**Task to complete**
Among the entries that follow, tally the lines with the string "Cookies". Give no more than the number.

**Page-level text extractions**
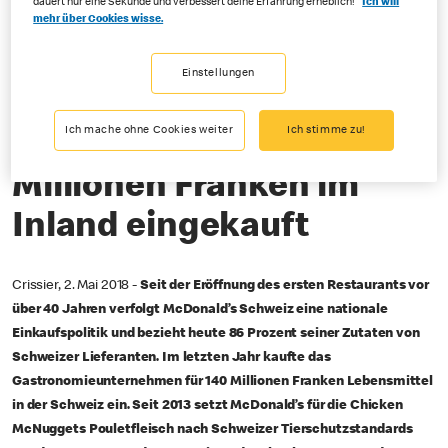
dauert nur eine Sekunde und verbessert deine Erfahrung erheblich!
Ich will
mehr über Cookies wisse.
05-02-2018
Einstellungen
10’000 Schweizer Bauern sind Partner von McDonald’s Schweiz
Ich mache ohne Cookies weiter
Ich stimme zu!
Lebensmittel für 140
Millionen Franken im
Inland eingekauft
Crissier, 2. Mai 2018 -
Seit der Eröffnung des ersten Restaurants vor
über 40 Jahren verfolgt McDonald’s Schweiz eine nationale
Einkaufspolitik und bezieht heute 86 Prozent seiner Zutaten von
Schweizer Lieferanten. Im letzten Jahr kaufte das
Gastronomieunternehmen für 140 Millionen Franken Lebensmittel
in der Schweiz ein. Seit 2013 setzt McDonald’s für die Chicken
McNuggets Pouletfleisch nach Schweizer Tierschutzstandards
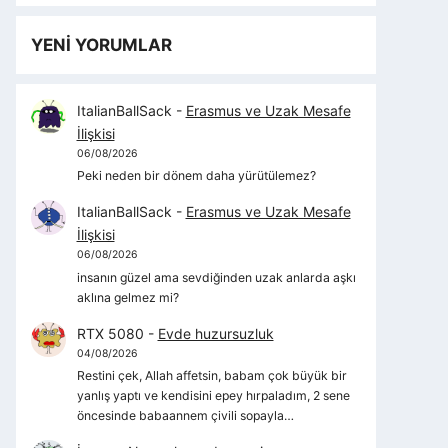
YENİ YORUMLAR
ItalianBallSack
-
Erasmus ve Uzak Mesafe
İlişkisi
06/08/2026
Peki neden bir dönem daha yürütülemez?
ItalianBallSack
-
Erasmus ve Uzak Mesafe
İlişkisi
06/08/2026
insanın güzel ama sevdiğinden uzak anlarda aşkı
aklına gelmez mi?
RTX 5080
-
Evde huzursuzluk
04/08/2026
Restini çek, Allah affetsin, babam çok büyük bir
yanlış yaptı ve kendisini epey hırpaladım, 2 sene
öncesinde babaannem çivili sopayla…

---

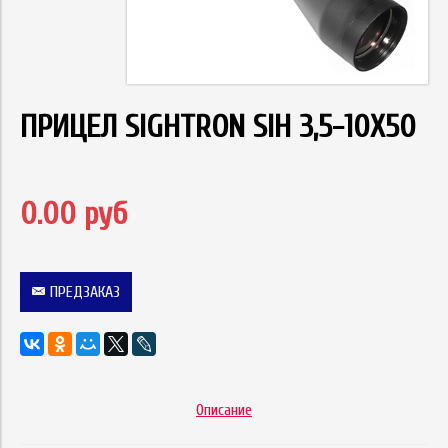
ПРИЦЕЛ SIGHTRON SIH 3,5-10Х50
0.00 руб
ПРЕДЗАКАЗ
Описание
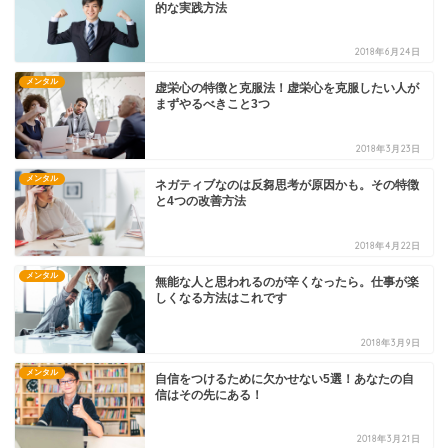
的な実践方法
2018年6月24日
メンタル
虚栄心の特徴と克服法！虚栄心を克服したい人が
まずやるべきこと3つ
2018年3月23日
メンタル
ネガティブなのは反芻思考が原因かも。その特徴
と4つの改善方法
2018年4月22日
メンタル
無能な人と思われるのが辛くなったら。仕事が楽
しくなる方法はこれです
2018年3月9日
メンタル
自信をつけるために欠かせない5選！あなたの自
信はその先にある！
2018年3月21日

**Exercise answer**
2